▶ **WORK TO COMPLETE**
Would you copy out each line of the records below that includes the word "true"?

▶ **EXERCISE DATA**
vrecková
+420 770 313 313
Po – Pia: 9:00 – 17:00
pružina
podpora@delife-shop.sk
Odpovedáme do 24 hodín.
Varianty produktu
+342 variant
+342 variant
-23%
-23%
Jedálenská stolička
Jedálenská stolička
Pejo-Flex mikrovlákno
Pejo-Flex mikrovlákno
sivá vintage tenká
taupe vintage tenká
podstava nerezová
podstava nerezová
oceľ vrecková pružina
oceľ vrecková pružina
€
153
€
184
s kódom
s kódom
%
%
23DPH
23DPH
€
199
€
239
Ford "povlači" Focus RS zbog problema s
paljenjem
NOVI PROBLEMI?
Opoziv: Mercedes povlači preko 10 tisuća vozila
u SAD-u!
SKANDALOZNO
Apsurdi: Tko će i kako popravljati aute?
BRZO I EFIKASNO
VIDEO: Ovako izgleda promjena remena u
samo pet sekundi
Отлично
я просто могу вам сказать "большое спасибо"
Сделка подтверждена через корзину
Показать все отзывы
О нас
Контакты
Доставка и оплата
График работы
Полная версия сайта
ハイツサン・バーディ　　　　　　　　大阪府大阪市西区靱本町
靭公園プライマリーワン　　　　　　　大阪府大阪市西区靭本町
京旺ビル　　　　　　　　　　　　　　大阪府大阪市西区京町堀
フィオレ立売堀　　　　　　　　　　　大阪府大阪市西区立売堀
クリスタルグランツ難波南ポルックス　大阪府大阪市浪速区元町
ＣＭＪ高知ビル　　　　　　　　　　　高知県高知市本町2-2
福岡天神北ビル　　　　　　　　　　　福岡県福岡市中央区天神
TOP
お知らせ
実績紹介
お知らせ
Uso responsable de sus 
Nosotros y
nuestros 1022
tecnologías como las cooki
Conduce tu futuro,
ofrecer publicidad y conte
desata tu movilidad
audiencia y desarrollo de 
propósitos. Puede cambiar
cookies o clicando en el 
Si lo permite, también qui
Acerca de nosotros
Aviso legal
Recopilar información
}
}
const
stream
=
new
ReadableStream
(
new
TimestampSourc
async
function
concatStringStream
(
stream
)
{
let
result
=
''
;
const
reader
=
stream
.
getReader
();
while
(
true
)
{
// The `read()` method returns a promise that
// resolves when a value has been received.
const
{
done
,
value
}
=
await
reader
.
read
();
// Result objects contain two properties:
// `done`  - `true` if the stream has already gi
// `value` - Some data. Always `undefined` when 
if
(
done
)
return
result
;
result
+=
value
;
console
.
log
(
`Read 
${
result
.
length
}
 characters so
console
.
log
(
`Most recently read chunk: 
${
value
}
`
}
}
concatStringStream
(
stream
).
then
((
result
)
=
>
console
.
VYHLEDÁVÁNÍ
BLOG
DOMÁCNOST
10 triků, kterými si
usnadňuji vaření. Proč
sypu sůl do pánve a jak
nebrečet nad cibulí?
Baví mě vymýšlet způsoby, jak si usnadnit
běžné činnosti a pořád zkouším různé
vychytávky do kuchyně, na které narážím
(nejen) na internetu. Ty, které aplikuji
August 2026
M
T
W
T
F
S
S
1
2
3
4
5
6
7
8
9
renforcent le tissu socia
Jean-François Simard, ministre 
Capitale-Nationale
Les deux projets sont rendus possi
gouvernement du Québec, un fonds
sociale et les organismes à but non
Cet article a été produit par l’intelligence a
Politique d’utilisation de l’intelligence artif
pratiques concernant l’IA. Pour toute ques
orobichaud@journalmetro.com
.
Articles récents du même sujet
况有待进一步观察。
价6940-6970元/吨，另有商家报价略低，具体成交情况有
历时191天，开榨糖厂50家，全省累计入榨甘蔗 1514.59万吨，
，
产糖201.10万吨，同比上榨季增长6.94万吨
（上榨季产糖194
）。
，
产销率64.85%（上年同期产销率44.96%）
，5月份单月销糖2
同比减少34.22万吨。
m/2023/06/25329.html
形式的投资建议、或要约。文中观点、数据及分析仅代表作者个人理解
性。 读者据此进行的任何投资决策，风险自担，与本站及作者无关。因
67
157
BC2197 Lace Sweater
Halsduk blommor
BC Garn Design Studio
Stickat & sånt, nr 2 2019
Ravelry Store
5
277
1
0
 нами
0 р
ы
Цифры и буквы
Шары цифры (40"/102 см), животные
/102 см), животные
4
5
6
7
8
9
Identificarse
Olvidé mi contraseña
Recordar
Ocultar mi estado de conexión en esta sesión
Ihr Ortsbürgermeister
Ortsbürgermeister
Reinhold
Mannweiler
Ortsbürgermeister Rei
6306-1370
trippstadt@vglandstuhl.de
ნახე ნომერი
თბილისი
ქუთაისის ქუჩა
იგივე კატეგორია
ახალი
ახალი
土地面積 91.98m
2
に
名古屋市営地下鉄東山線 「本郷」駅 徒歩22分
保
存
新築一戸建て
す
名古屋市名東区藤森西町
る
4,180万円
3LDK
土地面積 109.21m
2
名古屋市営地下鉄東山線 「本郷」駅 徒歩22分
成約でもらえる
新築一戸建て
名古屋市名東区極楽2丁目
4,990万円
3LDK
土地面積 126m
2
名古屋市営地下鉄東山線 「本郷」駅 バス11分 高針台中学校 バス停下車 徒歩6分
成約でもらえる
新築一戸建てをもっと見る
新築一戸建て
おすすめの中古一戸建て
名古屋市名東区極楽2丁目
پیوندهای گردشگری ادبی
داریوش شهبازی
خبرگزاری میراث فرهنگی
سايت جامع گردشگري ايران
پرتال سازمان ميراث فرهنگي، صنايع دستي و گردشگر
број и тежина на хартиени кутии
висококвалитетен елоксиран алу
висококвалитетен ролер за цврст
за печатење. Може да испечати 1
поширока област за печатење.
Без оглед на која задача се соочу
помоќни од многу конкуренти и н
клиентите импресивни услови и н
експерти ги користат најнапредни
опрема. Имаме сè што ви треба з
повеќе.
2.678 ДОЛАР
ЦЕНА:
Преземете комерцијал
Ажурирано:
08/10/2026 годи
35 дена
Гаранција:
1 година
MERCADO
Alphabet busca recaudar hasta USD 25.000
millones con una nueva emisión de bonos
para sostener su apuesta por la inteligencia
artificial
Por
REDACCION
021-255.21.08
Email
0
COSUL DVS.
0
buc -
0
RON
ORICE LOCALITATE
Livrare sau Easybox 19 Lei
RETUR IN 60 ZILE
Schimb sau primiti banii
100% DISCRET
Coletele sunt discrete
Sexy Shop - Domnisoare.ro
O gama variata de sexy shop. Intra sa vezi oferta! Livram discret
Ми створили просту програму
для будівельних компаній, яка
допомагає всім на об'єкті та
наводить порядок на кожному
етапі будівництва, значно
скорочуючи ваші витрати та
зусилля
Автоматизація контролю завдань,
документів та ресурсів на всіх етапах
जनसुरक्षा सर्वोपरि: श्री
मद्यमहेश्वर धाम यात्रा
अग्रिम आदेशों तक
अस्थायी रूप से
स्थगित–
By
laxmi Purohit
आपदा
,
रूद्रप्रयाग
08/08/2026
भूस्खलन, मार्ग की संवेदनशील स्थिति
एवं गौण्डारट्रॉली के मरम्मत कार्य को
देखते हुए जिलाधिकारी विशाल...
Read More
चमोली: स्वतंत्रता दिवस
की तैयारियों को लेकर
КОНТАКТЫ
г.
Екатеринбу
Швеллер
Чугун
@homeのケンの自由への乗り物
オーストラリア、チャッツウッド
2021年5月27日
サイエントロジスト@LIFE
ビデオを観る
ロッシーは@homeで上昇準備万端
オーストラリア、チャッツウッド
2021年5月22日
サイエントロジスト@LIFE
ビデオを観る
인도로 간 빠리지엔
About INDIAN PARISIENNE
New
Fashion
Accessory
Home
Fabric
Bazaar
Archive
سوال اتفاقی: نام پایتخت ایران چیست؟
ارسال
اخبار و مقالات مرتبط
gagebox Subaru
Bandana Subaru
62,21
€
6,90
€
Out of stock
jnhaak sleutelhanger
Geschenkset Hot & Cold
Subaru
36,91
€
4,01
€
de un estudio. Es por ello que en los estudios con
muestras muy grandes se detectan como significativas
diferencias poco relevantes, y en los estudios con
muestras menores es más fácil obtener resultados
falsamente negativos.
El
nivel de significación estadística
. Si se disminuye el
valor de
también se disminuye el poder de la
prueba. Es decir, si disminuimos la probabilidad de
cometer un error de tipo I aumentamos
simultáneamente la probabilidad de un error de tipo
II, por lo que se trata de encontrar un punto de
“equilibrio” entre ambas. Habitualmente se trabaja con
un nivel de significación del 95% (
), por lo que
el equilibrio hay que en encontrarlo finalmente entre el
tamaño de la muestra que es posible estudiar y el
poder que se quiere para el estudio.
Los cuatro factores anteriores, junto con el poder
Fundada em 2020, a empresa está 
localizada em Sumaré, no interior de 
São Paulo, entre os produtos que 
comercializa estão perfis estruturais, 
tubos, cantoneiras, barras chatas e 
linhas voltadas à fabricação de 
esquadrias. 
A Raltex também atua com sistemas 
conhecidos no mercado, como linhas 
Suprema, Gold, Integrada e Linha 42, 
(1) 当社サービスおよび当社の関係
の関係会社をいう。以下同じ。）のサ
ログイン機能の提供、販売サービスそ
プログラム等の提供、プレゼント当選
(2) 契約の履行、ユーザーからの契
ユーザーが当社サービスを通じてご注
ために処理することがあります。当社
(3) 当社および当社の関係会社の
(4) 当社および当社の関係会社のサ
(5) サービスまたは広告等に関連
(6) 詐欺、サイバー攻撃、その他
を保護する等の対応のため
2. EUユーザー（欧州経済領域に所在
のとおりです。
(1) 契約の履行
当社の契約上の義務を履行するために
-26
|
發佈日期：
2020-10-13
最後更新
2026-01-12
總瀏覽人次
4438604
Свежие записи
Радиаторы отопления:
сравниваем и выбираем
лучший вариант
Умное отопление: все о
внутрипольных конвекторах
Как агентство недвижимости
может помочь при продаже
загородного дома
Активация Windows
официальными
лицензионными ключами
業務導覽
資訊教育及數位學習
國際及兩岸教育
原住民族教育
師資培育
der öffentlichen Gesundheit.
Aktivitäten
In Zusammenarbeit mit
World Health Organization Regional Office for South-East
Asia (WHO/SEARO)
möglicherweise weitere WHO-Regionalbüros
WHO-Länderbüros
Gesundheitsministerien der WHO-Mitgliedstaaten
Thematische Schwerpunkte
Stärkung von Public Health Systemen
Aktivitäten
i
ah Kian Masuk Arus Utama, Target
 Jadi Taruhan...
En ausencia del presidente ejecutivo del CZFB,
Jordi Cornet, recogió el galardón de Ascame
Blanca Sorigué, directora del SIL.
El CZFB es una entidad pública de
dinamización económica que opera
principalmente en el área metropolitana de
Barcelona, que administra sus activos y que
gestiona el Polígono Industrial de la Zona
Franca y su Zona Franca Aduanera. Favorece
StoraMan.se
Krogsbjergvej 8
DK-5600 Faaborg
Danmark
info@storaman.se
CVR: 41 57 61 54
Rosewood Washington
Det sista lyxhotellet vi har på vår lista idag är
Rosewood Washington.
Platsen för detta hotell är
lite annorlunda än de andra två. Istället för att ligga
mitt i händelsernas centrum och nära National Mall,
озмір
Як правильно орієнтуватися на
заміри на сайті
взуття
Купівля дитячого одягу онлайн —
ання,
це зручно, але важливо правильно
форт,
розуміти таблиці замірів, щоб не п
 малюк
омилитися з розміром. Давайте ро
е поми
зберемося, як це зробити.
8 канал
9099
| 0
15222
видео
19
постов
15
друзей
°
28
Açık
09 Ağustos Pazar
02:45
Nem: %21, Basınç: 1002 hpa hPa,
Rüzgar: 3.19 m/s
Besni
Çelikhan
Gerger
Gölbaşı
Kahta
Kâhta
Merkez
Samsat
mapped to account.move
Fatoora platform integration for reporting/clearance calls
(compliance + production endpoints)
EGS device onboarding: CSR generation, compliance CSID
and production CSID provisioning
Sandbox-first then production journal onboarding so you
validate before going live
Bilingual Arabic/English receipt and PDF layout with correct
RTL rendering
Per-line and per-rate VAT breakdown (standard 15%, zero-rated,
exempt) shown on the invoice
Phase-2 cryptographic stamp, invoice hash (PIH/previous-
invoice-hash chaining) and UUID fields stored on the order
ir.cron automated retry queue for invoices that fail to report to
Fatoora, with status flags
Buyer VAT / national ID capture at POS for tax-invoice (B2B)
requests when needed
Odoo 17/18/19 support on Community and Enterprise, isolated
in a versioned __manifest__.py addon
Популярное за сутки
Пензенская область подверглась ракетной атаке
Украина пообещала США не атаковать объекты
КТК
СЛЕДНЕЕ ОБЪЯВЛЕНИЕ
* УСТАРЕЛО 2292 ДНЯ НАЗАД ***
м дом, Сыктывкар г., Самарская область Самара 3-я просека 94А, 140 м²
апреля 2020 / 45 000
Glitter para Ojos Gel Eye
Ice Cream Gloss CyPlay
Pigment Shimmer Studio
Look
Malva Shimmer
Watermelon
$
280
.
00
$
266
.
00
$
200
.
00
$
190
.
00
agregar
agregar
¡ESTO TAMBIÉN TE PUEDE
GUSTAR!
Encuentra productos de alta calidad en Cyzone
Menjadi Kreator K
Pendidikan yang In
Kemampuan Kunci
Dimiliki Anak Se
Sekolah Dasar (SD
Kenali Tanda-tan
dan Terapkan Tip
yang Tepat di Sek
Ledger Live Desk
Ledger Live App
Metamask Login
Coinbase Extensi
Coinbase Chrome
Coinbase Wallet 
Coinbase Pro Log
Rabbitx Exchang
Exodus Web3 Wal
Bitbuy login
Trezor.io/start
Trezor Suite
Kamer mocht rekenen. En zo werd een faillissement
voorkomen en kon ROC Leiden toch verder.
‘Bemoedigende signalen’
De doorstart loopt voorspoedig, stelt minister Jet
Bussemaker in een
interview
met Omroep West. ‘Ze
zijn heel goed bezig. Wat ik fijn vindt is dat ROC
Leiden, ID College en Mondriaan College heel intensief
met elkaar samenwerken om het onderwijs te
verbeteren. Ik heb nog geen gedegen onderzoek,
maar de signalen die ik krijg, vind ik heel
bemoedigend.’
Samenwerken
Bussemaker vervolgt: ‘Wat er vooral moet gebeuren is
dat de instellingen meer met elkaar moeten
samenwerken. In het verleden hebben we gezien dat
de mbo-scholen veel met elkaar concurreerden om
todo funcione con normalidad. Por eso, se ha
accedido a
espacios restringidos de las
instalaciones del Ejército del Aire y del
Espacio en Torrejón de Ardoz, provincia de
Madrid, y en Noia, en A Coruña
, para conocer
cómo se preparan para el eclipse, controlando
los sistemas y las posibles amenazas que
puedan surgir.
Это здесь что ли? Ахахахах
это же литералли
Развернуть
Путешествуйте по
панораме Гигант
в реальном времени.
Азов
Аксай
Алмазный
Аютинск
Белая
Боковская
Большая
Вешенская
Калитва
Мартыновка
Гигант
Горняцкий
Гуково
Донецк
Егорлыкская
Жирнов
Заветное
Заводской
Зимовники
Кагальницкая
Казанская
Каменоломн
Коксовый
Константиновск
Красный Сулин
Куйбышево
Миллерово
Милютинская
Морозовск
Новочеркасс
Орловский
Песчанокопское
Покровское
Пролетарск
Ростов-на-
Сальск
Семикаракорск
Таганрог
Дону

▶ **EXERCISE ANSWER**
true
// `done`  - `true` if the stream has already gi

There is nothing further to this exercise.